#### What you should do
What is needed is an exact copy of all the entries below.

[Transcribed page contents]
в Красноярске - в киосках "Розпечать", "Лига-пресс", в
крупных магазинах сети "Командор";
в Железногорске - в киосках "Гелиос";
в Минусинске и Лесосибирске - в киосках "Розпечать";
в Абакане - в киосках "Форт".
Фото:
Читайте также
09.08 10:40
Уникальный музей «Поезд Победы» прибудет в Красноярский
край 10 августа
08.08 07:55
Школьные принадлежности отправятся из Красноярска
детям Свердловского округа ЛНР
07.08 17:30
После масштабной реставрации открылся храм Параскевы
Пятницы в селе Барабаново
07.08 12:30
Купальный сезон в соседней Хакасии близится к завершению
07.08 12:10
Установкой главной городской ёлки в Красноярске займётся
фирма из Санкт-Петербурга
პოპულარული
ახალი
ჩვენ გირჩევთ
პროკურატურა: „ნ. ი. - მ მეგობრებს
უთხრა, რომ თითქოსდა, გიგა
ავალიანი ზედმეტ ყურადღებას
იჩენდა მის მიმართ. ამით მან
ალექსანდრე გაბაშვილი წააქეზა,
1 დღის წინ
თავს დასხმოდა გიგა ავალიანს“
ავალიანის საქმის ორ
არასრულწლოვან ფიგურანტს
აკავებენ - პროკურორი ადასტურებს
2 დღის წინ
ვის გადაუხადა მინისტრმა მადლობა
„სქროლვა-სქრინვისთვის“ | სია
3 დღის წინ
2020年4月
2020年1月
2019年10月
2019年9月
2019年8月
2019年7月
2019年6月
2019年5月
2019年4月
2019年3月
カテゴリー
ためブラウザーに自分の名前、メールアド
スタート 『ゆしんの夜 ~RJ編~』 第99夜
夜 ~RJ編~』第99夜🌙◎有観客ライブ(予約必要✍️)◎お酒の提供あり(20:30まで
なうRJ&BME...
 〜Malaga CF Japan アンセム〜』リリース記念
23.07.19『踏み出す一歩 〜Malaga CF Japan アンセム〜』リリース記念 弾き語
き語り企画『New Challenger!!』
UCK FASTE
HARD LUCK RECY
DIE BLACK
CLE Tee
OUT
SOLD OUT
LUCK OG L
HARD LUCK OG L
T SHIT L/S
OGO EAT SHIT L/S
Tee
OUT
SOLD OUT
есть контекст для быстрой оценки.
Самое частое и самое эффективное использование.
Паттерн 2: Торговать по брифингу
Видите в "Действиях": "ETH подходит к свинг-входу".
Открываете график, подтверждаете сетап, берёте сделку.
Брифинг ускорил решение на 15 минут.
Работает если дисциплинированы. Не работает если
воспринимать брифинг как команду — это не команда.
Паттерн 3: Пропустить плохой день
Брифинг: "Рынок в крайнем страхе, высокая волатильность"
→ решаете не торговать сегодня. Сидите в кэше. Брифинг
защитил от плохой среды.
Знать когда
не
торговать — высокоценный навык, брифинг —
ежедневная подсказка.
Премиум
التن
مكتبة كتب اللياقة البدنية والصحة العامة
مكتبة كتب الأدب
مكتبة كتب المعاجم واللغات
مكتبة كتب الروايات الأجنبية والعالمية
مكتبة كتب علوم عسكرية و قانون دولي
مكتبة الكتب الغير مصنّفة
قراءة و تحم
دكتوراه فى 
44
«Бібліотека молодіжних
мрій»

#### Your solution
в Красноярске - в киосках "Розпечать", "Лига-пресс", в
крупных магазинах сети "Командор";
в Железногорске - в киосках "Гелиос";
в Минусинске и Лесосибирске - в киосках "Розпечать";
в Абакане - в киосках "Форт".
Фото:
Читайте также
09.08 10:40
Уникальный музей «Поезд Победы» прибудет в Красноярский
край 10 августа
08.08 07:55
Школьные принадлежности отправятся из Красноярска
детям Свердловского округа ЛНР
07.08 17:30
После масштабной реставрации открылся храм Параскевы
Пятницы в селе Барабаново
07.08 12:30
Купальный сезон в соседней Хакасии близится к завершению
07.08 12:10
Установкой главной городской ёлки в Красноярске займётся
фирма из Санкт-Петербурга
პოპულარული
ახალი
ჩვენ გირჩევთ
პროკურატურა: „ნ. ი. - მ მეგობრებს
უთხრა, რომ თითქოსდა, გიგა
ავალიანი ზედმეტ ყურადღებას
იჩენდა მის მიმართ. ამით მან
ალექსანდრე გაბაშვილი წააქეზა,
1 დღის წინ
თავს დასხმოდა გიგა ავალიანს“
ავალიანის საქმის ორ
არასრულწლოვან ფიგურანტს
აკავებენ - პროკურორი ადასტურებს
2 დღის წინ
ვის გადაუხადა მინისტრმა მადლობა
„სქროლვა-სქრინვისთვის“ | სია
3 დღის წინ
2020年4月
2020年1月
2019年10月
2019年9月
2019年8月
2019年7月
2019年6月
2019年5月
2019年4月
2019年3月
カテゴリー
ためブラウザーに自分の名前、メールアド
スタート 『ゆしんの夜 ~RJ編~』 第99夜
夜 ~RJ編~』第99夜🌙◎有観客ライブ(予約必要✍️)◎お酒の提供あり(20:30まで
なうRJ&BME...
 〜Malaga CF Japan アンセム〜』リリース記念
23.07.19『踏み出す一歩 〜Malaga CF Japan アンセム〜』リリース記念 弾き語
き語り企画『New Challenger!!』
UCK FASTE
HARD LUCK RECY
DIE BLACK
CLE Tee
OUT
SOLD OUT
LUCK OG L
HARD LUCK OG L
T SHIT L/S
OGO EAT SHIT L/S
Tee
OUT
SOLD OUT
есть контекст для быстрой оценки.
Самое частое и самое эффективное использование.
Паттерн 2: Торговать по брифингу
Видите в "Действиях": "ETH подходит к свинг-входу".
Открываете график, подтверждаете сетап, берёте сделку.
Брифинг ускорил решение на 15 минут.
Работает если дисциплинированы. Не работает если
воспринимать брифинг как команду — это не команда.
Паттерн 3: Пропустить плохой день
Брифинг: "Рынок в крайнем страхе, высокая волатильность"
→ решаете не торговать сегодня. Сидите в кэше. Брифинг
защитил от плохой среды.
Знать когда
не
торговать — высокоценный навык, брифинг —
ежедневная подсказка.
Премиум
التن
مكتبة كتب اللياقة البدنية والصحة العامة
مكتبة كتب الأدب
مكتبة كتب المعاجم واللغات
مكتبة كتب الروايات الأجنبية والعالمية
مكتبة كتب علوم عسكرية و قانون دولي
مكتبة الكتب الغير مصنّفة
قراءة و تحم
دكتوراه فى 
44
«Бібліотека молодіжних
мрій»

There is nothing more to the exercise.